One pundit who complained about Lydon’s “preoccupations, which tend toward the old-white-man variety” revealed typical corporate-media resentment as currently lodged against Oliver Anthony’s “Rich Men North of Richmond.” So Lydon answers such class snobbery with the remarkable opening track, “Penge,” citing ideological gentrification in a London suburb that can never escape its history of warfare and struggle. Oliver Anthony aims for this, but Lydon’s beer-pub-music hall-punk rowdiness (his inner Ian Dury) never risks sanctimony — even when his song confesses “the depth of misery.”

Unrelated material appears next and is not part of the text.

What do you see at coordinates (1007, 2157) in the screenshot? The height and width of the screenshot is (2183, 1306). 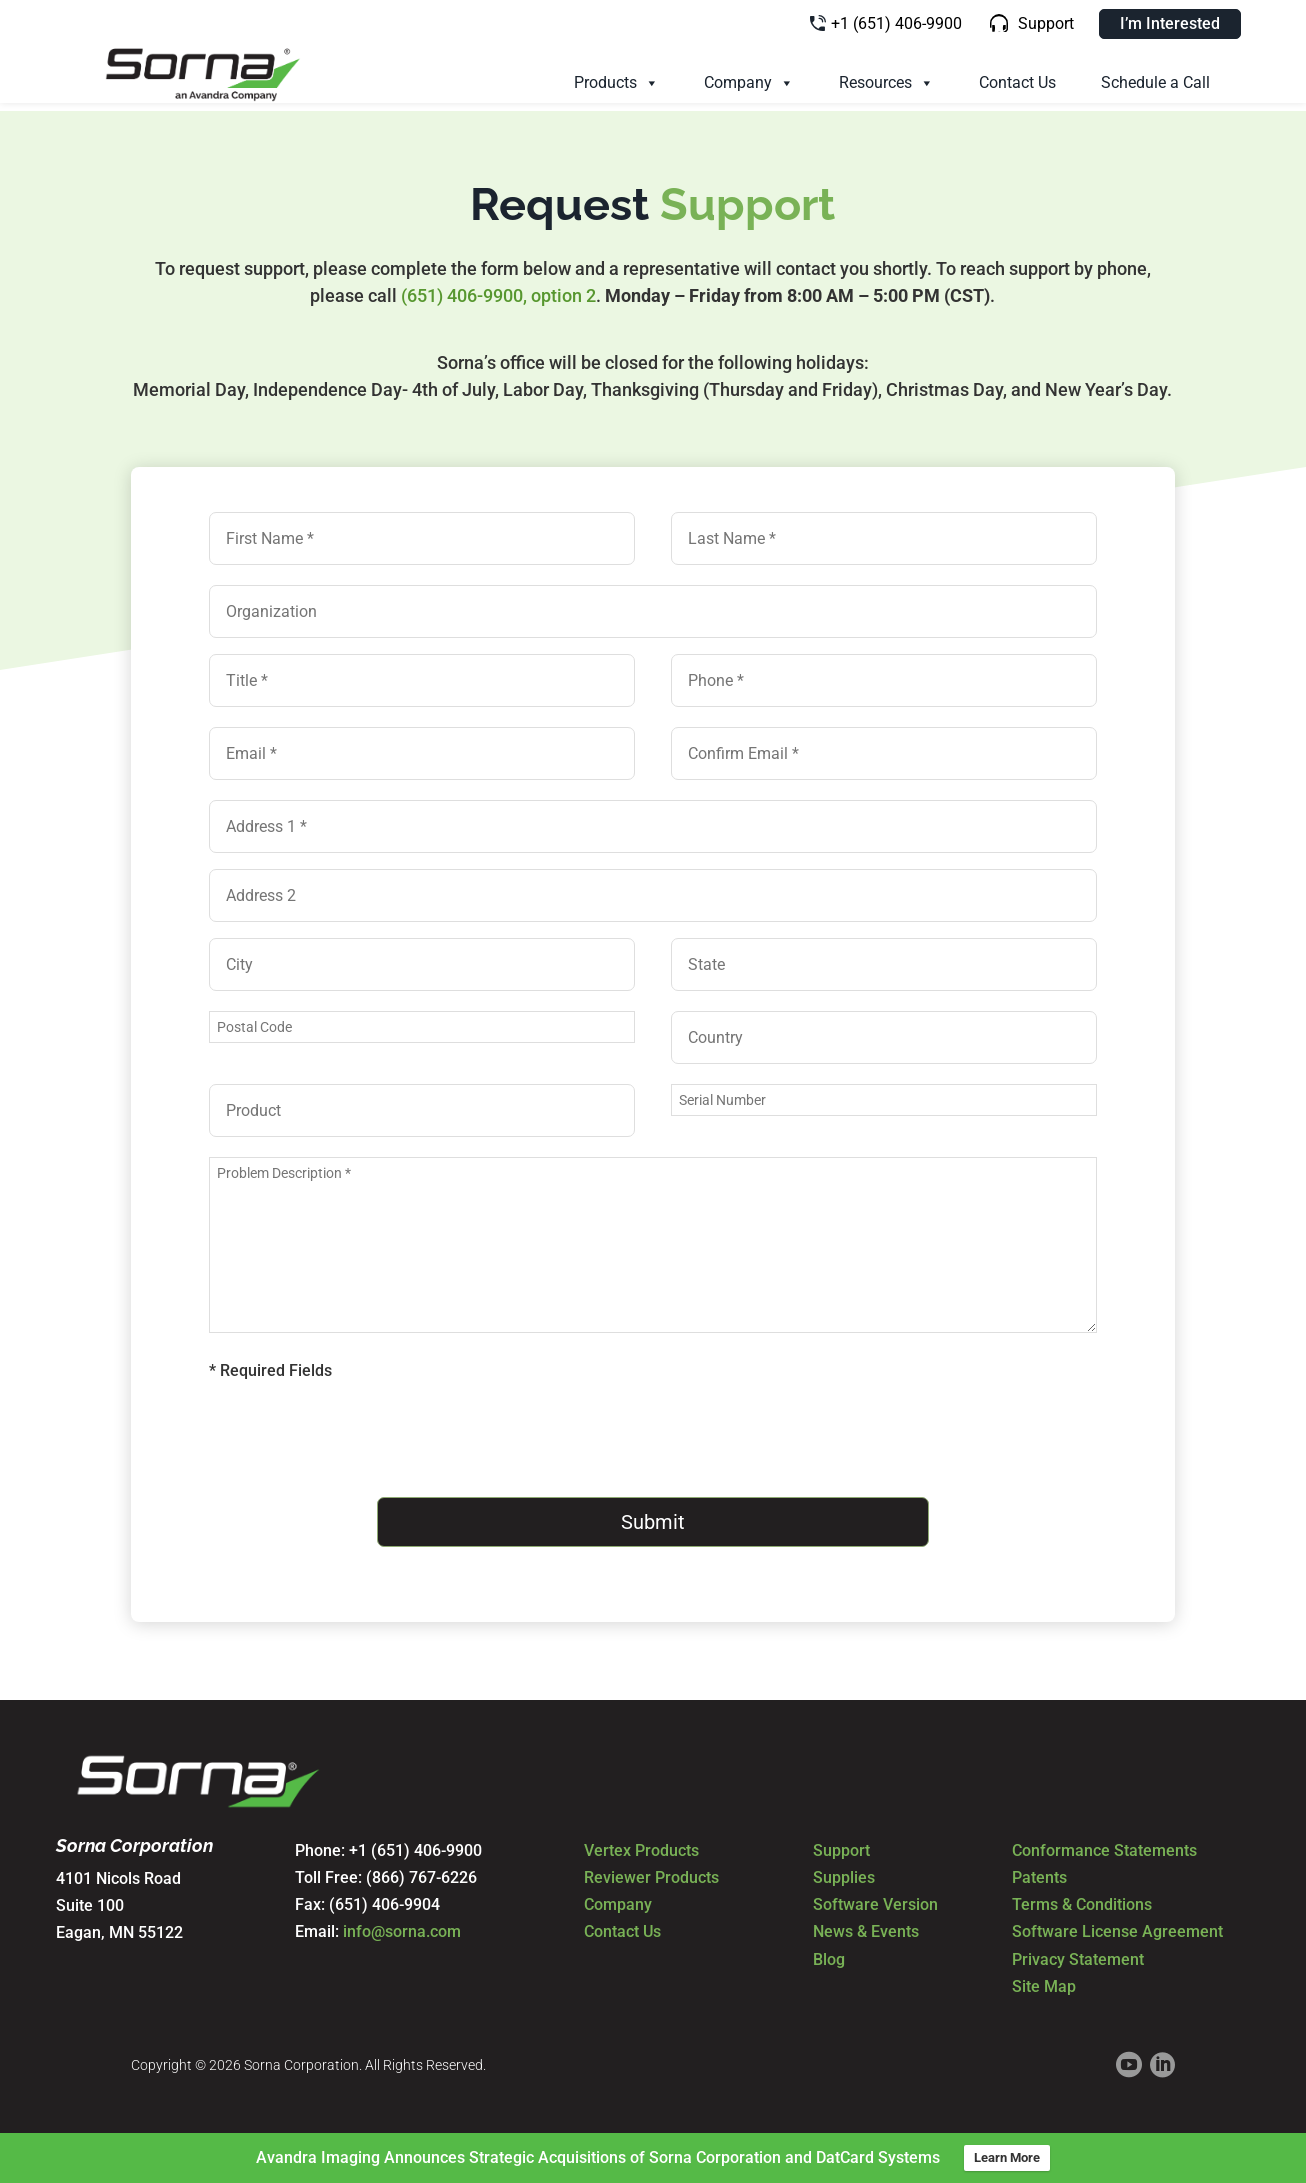 I see `Learn More` at bounding box center [1007, 2157].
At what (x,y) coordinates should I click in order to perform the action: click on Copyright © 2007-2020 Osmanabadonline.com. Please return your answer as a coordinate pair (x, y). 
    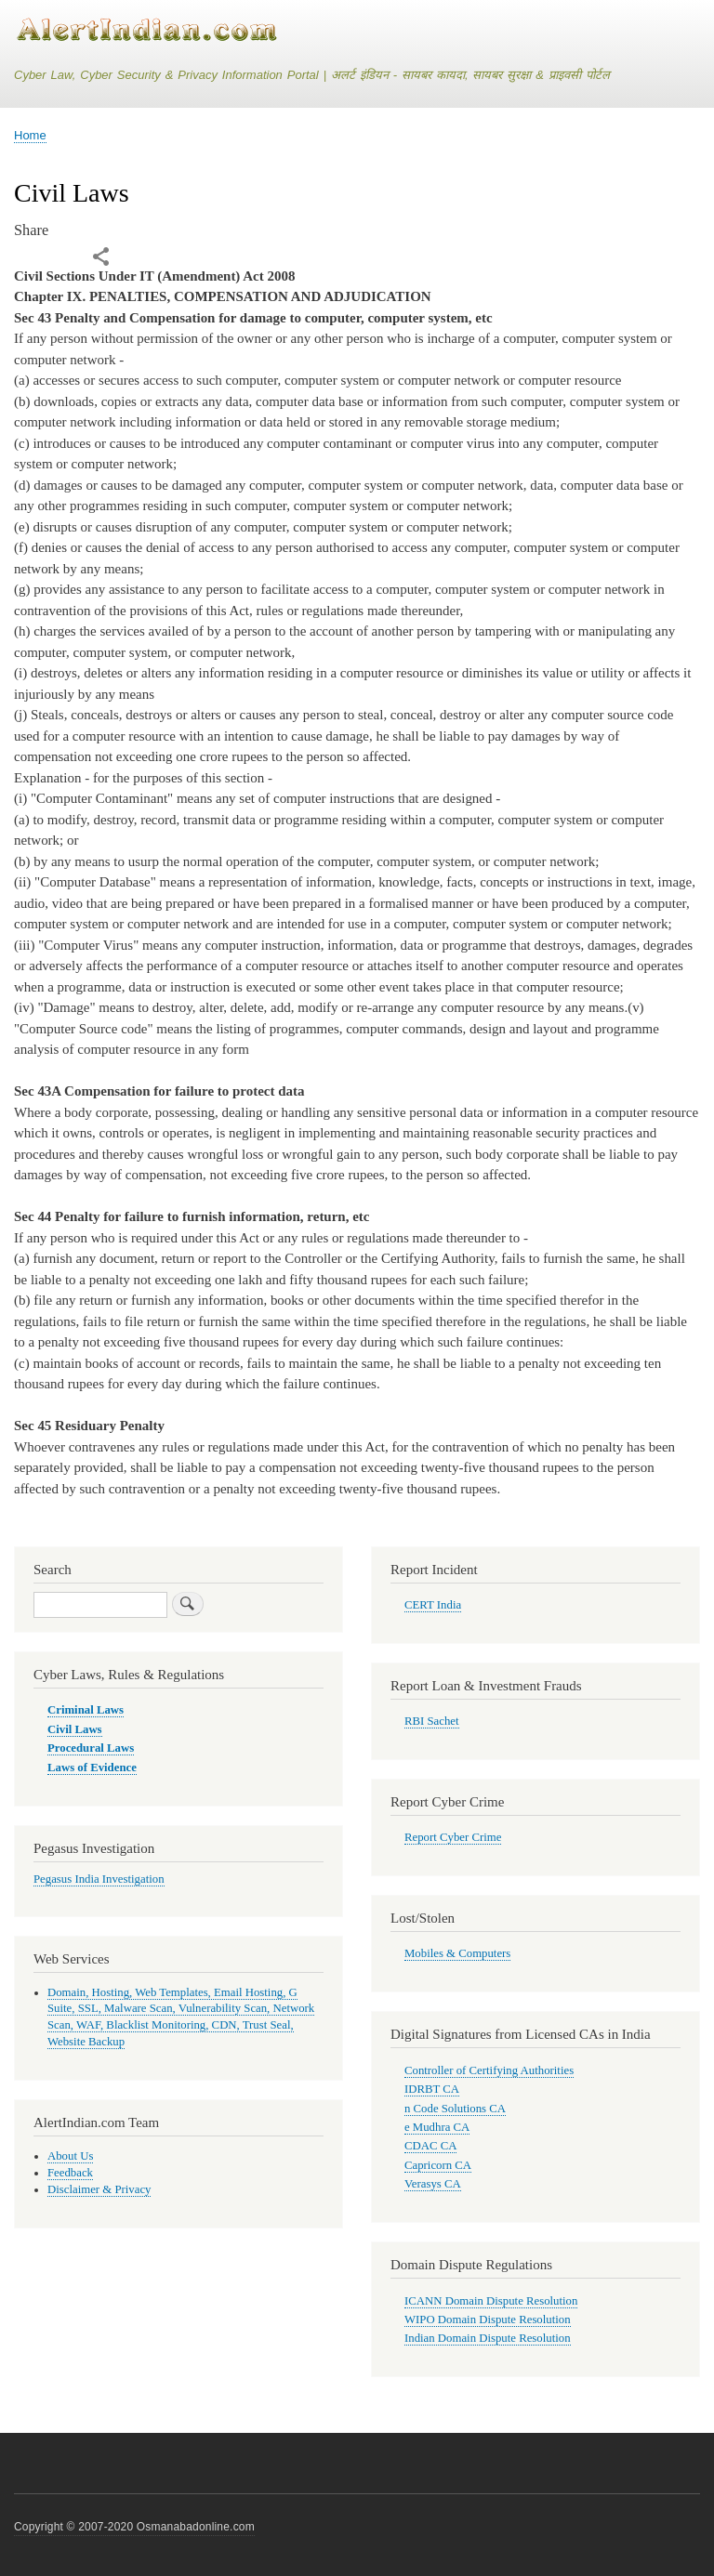     Looking at the image, I should click on (134, 2526).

Some joked that Johnny Rotten sang as if someone was standing on his foot, but, actually, Lydon originated a singular protest voice that was shrill, temperamental yet inspiring. (Legend has it that either Miles Davis or Ornette Coleman said Lydon “sang like I play trumpet.”) At age 67, Lydon’s vocals retain punk rawness but can also veer into quieter, purposeful modes to suit his lyrical brilliance. On the title track, “End of World,” his lines “Down over the edge / Where the clifftop is bleak” describe our existential predicament. Perched between mockery and doom, he urges contemplation — not just political reaction, but moral response.

Public Image Ltd’s core musicians (Lu Edmonds’s soaring, searing, siren guitar; Scott Firth and Bruce Smith) swing between head-banging and brain-stirring vividness. It’s a breathtaking approach to combat rhetorical snark and dishonesty, as on “Being Stupid Again,” a marvelous riposte to the tradition of indoctrinated lemmings: “You’re being stupid again / Well done / It’s the students again / So sloganed again.” It’s ingeniously paced to the subtle reverb of Donna Summer and Giorgio Moroder’s imperishable “Sunset People.”

When Lydon ventures into the purely rhetorical, his English pith is matchless. “Walls” reverses the utterly banal topicality of Barbra Streisand’s anti-Trump tune “Walls” and corrects it: “Defund your grief / Defend your police/ Acknowledge these walls” (emphasis mine).

Surveying the current rule of fools, Lydon addresses the spiritual crisis (“Strange,”) trans wars (“Pretty Awful” features the Morrisseyean line “And your pants, well, they’re pants”) and the bottomless pit of wokeness (“Down on the Clowns”). Finally fed up, he unleashes “LFCF” to corral our acronymized institutions and their lackeys. The snappy “Liars / Fakes / Cheats / and Frauds” recalls the terrific percussive chorus on PiL’s “Seattle.” “Hawaii,” the closing track, is a love song that serves as both private eulogy (for Lydon’s wife) and an elegy for the old-world civilization that’s been lost.

End of World adds to the rare, brave declarations by pop artists such as Van Morrison and Morrissey who fearlessly challenge pop-culture conformity. As ever, Lydon knows what’s at stake. He chants, “I love it when you slate me / But you cannot fake me.” Even on “North West Passage,” a hilarious tale of Jack London intrepidness (“Mush, mush”), Lydon is always on point, the master of invective and magnification that we need.